Pour avoir participé à deux Conférences des Parties à la Convention-cadre des Nations Unies sur les changements climatiques (COP), l’ancienne ministre de l’Environnement et du Développement durable, Dr Baomiavotse Vahinala Raharinirina, enseignante-chercheure à l’université de Fianarantsoa et non moins experte internationale en développement durable, transition écologique et changement climatique, a son mot à dire par rapport à la nouvelle donne.
« Est-ce dramatique pour le climat et pour les pays vulnérables au changement climatique ? », s’est-elle demandée. « Premièrement, il ne s’agit pas du premier retrait des Etats-Unis. Il va falloir s’en accommoder presque. Le Président Trump l’avait déjà fait durant son premier mandat pour montrer son profond désaccord avec l’administration Obama », a-t-elle répondu à sa propre interrogation.
C’était en effet le Président Joe Biden qui, arrivé au pouvoir, a de nouveau ramené l’Amérique sur la table des négociations climatiques, tentant difficilement de reprendre le leadership sur le sujet. Par la suite, il est important de rappeler que les Etats-Unis représentent à eux seuls la deuxième économie la plus émettrice de gaz à effet de serre.
Ils sont les gros pollueurs. Sur le principe du pollueur-payeur, ils devraient donc être parmi les plus gros contributeurs. Que ce soit pour le Fonds vert pour le climat ou pour le Fonds perte et dommage, qui vient d’être mis sur pied. « En se retirant de l’Accord de Paris, il n’y a donc rien à attendre d’eux. Personne ne peut les obliger à quoi que ce soit », a dit l’ancienne locatrice d’Antsahavola.
« Le Président Trump l’a annoncé : ils vont forer, forer et forer (gaz et pétrole). C’est le grand retour de l’économie carbonée pour la deuxième puissance économique mondiale. Avec ceci, il faut rajouter la conquête de l’univers, sous le leadership d’Elon Musk et Jeff Bezos, qui voient un avenir multi-planétaire. Ils tiennent à leur conquête spatiale et ils ont investi plus dedans que dans l’aide au développement si on regarde les statistiques de ces cinq dernières années », a poursuivi la scientifique malagasy.

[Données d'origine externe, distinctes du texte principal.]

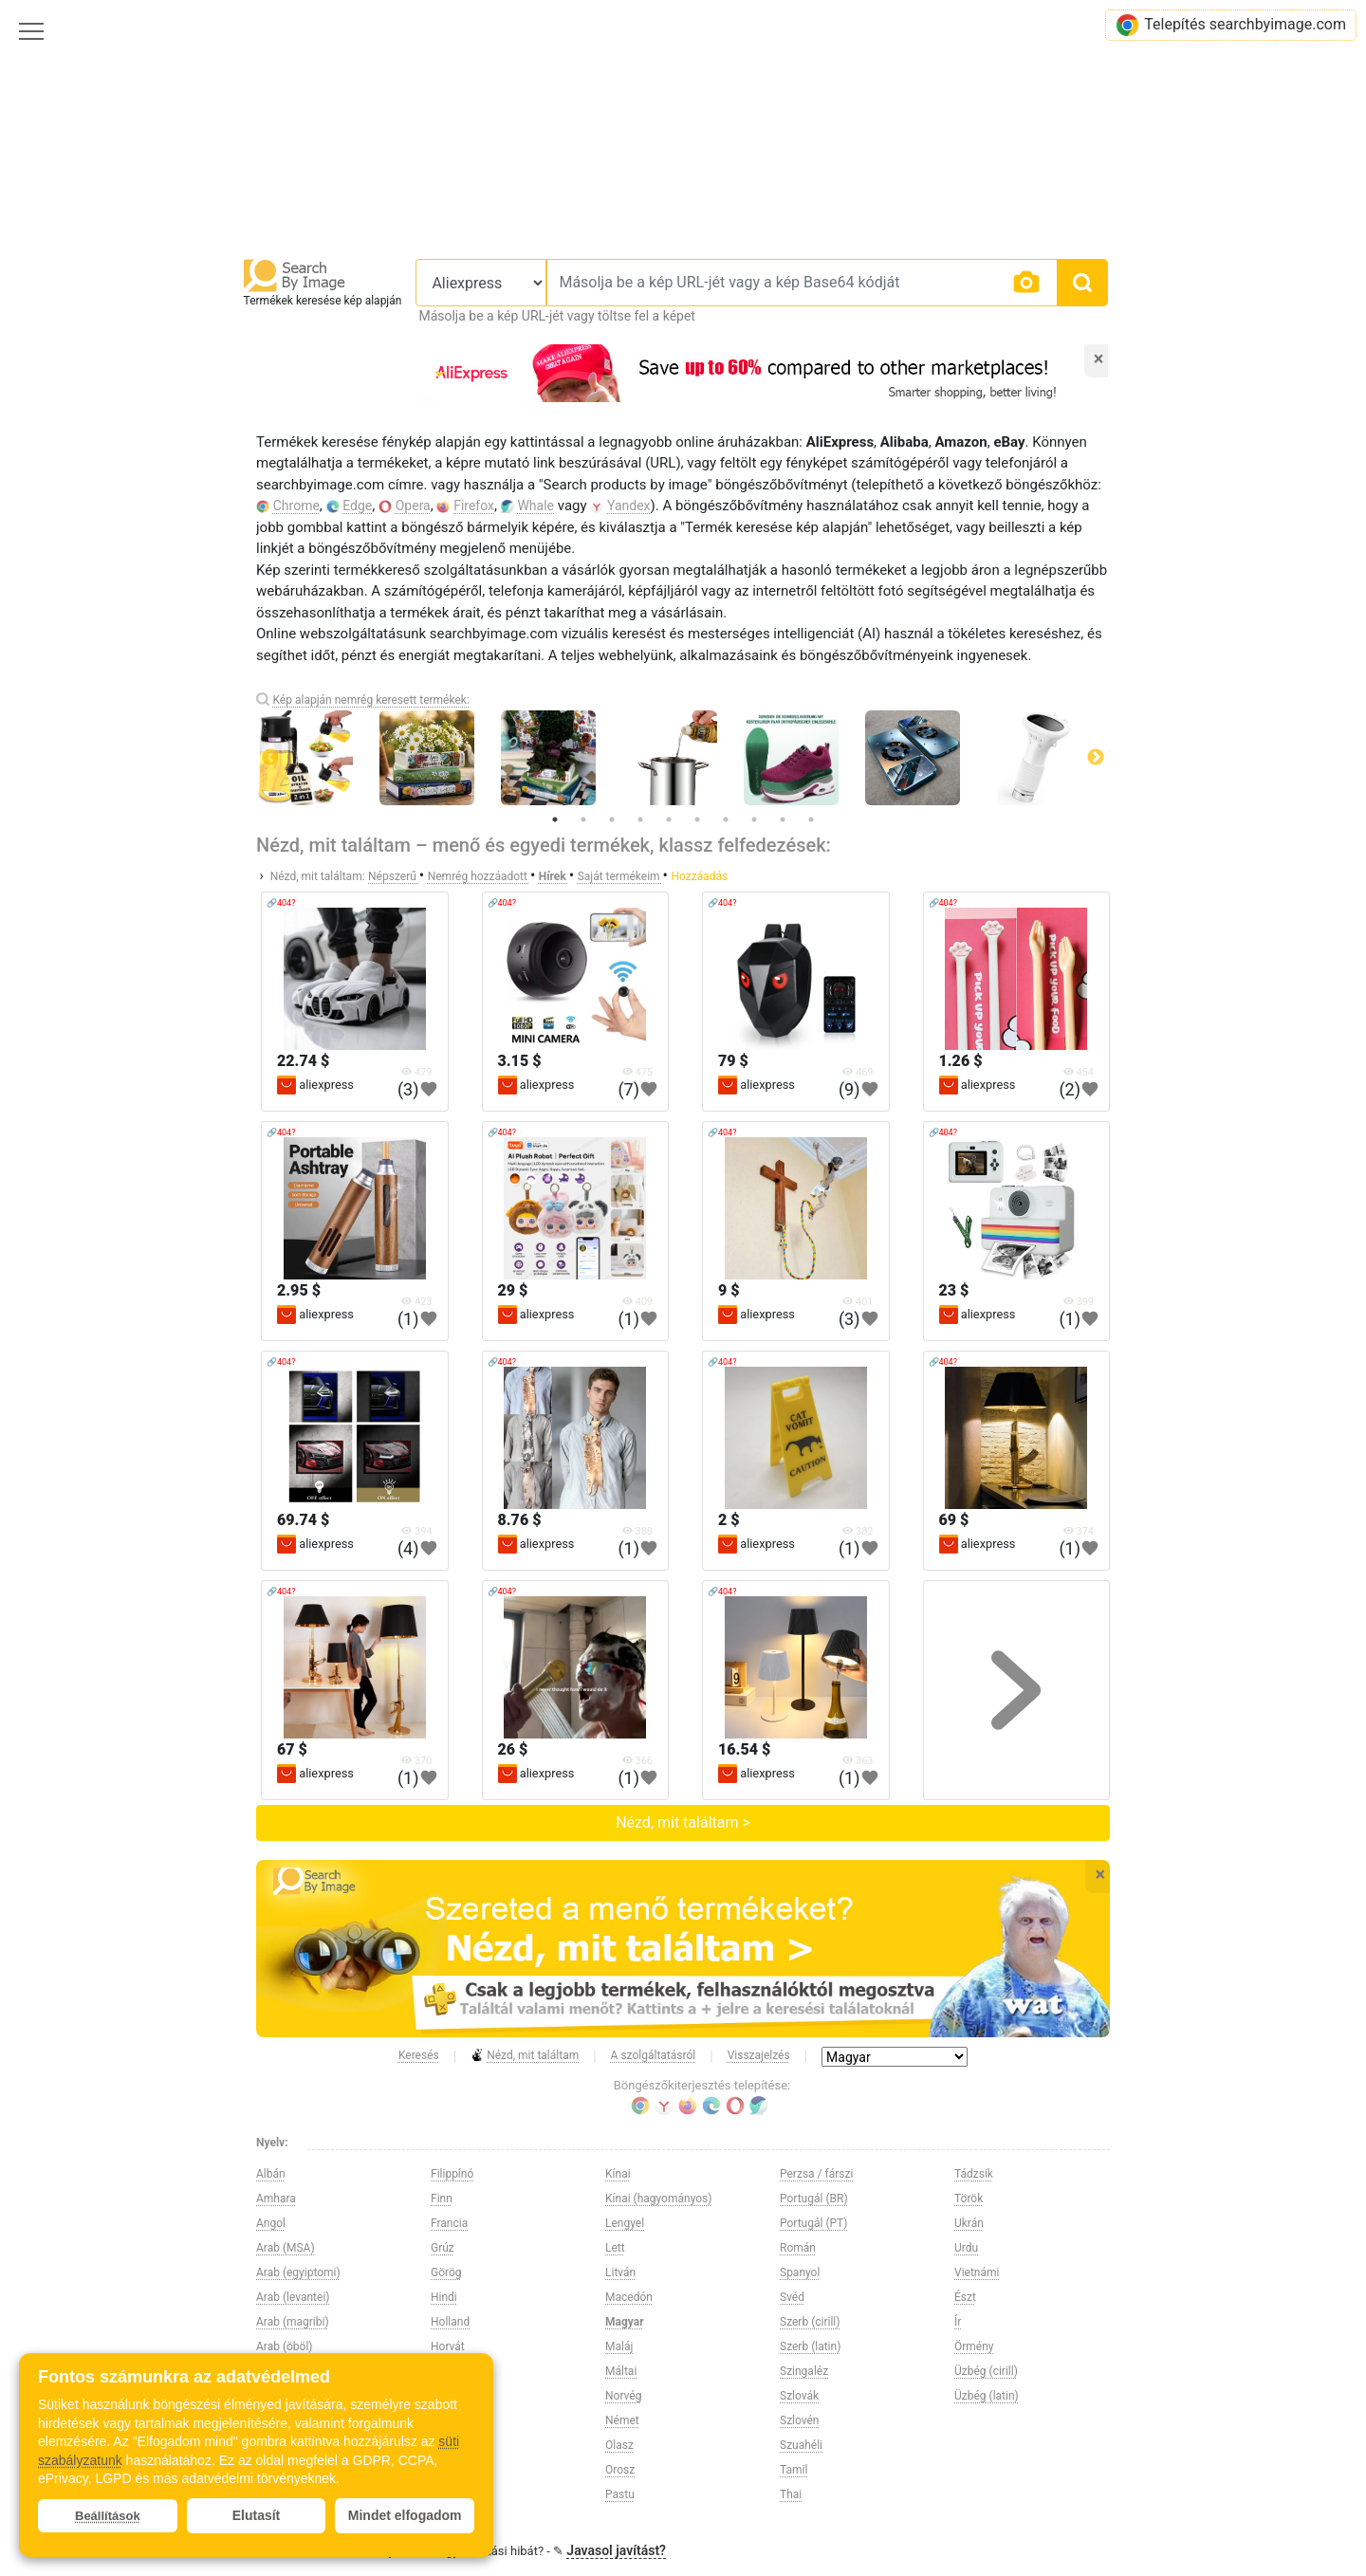 This screenshot has width=1366, height=2576. What do you see at coordinates (620, 876) in the screenshot?
I see `Saját termékeim` at bounding box center [620, 876].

Est-ce dramatique ? Doit-on s’en inquiéter ? Peu de voix du côté des pays du Sud et des pays les plus vulnérables ne semblent être audibles aujourd’hui. « En tant qu’ancienne négociatrice pour le continent africain et les Etats insulaires, mais aussi en tant qu’experte internationale pour le compte des pays vulnérables et des pays moins avancés, je partage ici mon inquiétude, non pas pour le financement de l’adaptation au changement climatique de nos pays, même si oui, c’est aussi le nerf de la guerre, mais pour l’avenir de la Maison commune. »
« Nous vivons sur une seule planète où il est rappelé depuis 1972 (lire le Rapport Meadows et les rapports du Groupe intergouvernemental sur l’évolution du climat ou GIEC) que les actions des uns influencent les autres et leur devenir. Le climat s’affole complètement aujourd’hui, que ce soit aux Etats-Unis, à Madagascar, aux Maldives, au Japon ou au Brésil. ‘We are One’. Néanmoins, les conséquences sont plus chaotiques pour les uns, moins coûteuses pour les autres. »
« L’Accord de Paris, c’est le multilatéralisme par excellence. C’est régler ensemble des problèmes communs, avec des responsabilités et des devoirs, des droits aussi. Le multilatéralisme n’est pas parfait. Loin de là. Mais hors de ce cadre, c’est la loi de la jungle et l’impossibilité pour des pays comme le nôtre de négocier convenablement et d’être écoutés. »
« Le retrait des Etats-Unis est dramatique. Mais il faut avancer sans eux et espérer que les efforts des uns vont compenser ce recul car il s’agit d’un vrai recul pour la bataille que nous avons engagée ensemble, entre les nations, pour nos générations futures. L’espérance sera le remède. Continuer à avancer avec un gros handicap. Tout en restant optimiste. Continuer à y croire à cet éveil des Nations. Je suis d’avis que l’interdépendance soit rappelée encore et encore. Beaucoup l’oublient. Je reprends ici la phrase culte du Président Jacques Chirac : ‘‘Notre maison brûle et nous regardons ailleurs’’. »
Recueillis par M.R.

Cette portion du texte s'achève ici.